EXERCISE REQUIREMENTS:
One range is to be output from the listing below, exactly as written: the line with "parcelamento em até 96x" to the line with "io é dia 7 (quarta-feira)", both kept.

** Opening EXTRACTED MATERIAL block **

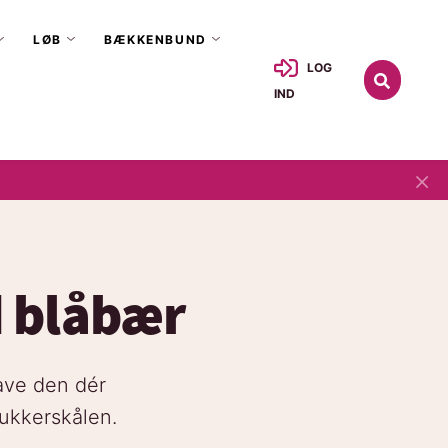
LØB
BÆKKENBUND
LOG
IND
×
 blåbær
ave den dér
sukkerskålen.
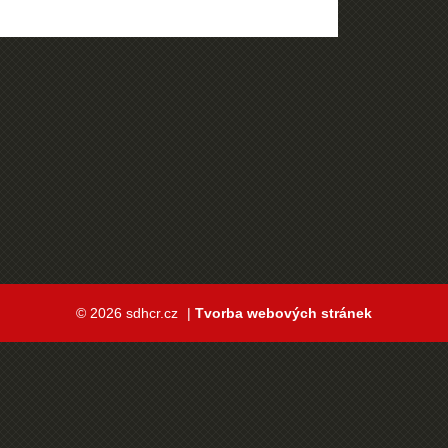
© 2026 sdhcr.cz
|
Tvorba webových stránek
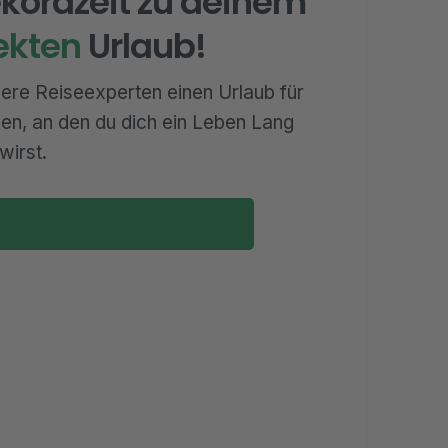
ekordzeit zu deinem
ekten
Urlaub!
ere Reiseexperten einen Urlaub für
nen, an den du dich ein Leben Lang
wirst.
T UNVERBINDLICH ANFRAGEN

** Closing EXTRACTED MATERIAL block **
** Opening EXTRACTED MATERIAL block **

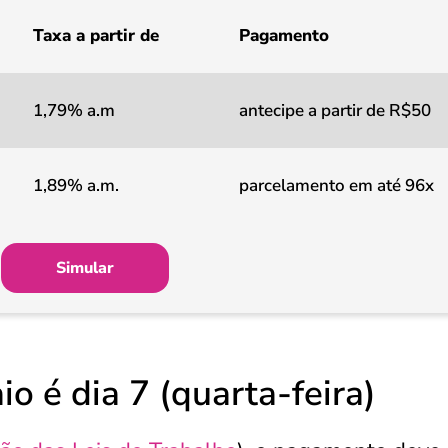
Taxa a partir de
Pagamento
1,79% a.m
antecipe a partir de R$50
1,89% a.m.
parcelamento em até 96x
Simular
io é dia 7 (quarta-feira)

** Closing EXTRACTED MATERIAL block **

EXERCISE SOLUTION:
parcelamento em até 96x
Simular
io é dia 7 (quarta-feira)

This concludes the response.